NASHIRUDDIN THUSI
Seorang intelektual dan filosuf
terkenal di masa Hulagu Khan Orang yang berjasa membangun observatorium sebagai
upaya penelitian astronomi, lembaga yang disejajarkan dengan baitul hikmah di
Baghdad dan di Mesir. Nama lengkapnya Abu Ja’far Muhammad ibnu Muhammad
al-Hasan Nashir al-Din al-Thusi al-Muhaqqiq lahir di Thus Khurasan. Ia ahli
matematika, astronomi, optik, geografi, filsafat, musik, dan mineralogi.
Membangun observatirium di masa Hulagu Khan. Di timur ia dikenal sebagai
filosuf dan di barat di kenal sebagai ahli matematika dan astronom. Sebagai
seorang filosof tentunya ia mempunyai beberapa hal pemikiran yang mendalam.
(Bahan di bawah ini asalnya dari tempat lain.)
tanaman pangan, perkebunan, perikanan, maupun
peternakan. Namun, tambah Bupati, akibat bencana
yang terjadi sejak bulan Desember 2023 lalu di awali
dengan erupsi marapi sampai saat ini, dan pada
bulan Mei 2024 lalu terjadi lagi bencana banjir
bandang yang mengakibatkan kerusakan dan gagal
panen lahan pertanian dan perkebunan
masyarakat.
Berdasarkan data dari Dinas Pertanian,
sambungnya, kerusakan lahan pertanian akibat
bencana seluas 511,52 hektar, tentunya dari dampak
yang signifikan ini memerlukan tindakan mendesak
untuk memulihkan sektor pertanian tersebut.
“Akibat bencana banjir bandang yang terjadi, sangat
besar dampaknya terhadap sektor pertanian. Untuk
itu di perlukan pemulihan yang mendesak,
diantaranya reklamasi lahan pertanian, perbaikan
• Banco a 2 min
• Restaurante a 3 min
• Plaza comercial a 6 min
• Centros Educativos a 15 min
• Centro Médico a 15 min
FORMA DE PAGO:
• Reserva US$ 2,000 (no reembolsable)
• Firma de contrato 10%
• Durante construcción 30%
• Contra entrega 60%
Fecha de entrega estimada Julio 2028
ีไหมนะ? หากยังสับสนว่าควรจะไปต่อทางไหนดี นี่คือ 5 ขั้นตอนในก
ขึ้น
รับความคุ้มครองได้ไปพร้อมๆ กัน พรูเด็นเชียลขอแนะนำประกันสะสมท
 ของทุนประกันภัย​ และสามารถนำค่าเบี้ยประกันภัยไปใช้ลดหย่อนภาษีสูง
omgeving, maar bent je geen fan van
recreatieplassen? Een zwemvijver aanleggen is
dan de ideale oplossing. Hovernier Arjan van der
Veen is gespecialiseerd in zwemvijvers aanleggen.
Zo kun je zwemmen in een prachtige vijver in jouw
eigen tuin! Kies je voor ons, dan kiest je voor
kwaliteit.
Diantara pemikiran-pemikirannya yakni antara lain :
1.
Metafisika
Metafisikanya terdiri atas dua bagian:
a.
Ilmu
ketuhanan ( ‘Ilmi Ilahi), mencakup persoalan ketuhanan, akal, jiwa dan hal-hal
yang berkaitan dengan hal tersebut, seperti kenabian (Nubuwwat), Kepemimpinan
spiritual (Imamat), dan hari pengadilan (Qiyamat).
b.
Filsafat
pertama (Falsafah ula), meliputi alam semesta dan hal-hal yng berkaitan dengan
alam semesta. Termasuk dalam hal ini ilmu pengetahuan tentang ketunggalan dan
kemajemukan, kepastian atau kemungkinan, esensi atau eksistensi, kekekalan atau
ketidakkekalan.
Bagi Thusi, Tuhan tidak perlu
dibuktikan secara logis. Eksistensi Tuhan harus diterima dan dianggap sebagai
postulat, bukannya dibuktikan. Mustahil bagi manusia yang terbatas untuk
memahami Tuhan Di dalam Keseluruhan-Nya, termasuk membuktikan eksistensi-Nya.
2.
Jiwa
Menurut
Thusi, jiwa merupakan substansi sederhana dan immaterial yang dapat merasa
sendiri. Keberadaan jiwa tidak memerlukan pembuktian. Jiwa mengontrol tubuh
melalui otot-otot dan alat-alat perasa, tetapi ia sendiri tidak dapat dirasa
lewat alat-alt tubuh. Berbagai ragam yang diterima oleh jiwa, seperti persoalan
logika, fisika, matematika dan lain-lain tidak terjadi campurbaur, dan dapat di
ingat dengan jelas. Tetu hal ini tidak mungkin terdapat pada suatu substansi
materil yang kepastiannya terbatas. Karena itu jiwa adalah substansi
immaterial.
Pembagian
jiwa sebagaimana dipahami para filosof sebelumnya kepada jiwa vegetatif,
hewani, dan manusia, oleh Thusi ditambahkan jiwa imajinatif yang menempati
posisi tengah di antara jiwa hewani dan jiwa manusiawi. Jiwa imanjinatif ini
berkaitan dengan persepsi-persepsi disatu pihak, dan dengan abstraksi-abstraksi
rasional di pihak lain, sehingga jika ia disatukan dengan jiwa hewani maka ia
akan menjadi bergantung kepadanya dan hancur bersamanya, tetapi jika ia
dihubungkan dengan jiwa manusiawi , ia jadi terlepas dari anggota-anggota tubuh
dan ikut bergembira atau bersedih bersama jiwa itu dengan kekekalannya.
Jiwa
manusiawi ditandai dengan adanya akal, yang menerima pengetahuan dari akal
pertama. Akal itu ada dua macam: akal teoritis dan akal praktis. Akal teoritis
merupakan suatu potensialitas yang perwujudannya mencakup empat tingkatan,
yakni akal material, akal malaikat, akal aktif, dan akal perolehan. Pada
tingkatan akal perolehan setiap bentuk konseptual yang terdapat di dalam jiwa
menjadi nyata terlihat, seperti di dalam cermin. Adapun akal praktis,
menyangkut dengan perbuatan-perbuatan sengaja dan tidak sengaja. Karena itu
potensialitasnya diwujudkan lewat tindakan moral, kerumahtanggaan dan politis.
3.
Kosmologi
Dalam
hal kosmologi, Thusi mendasarkan pemikiranya pada teori emansi al-Farabi.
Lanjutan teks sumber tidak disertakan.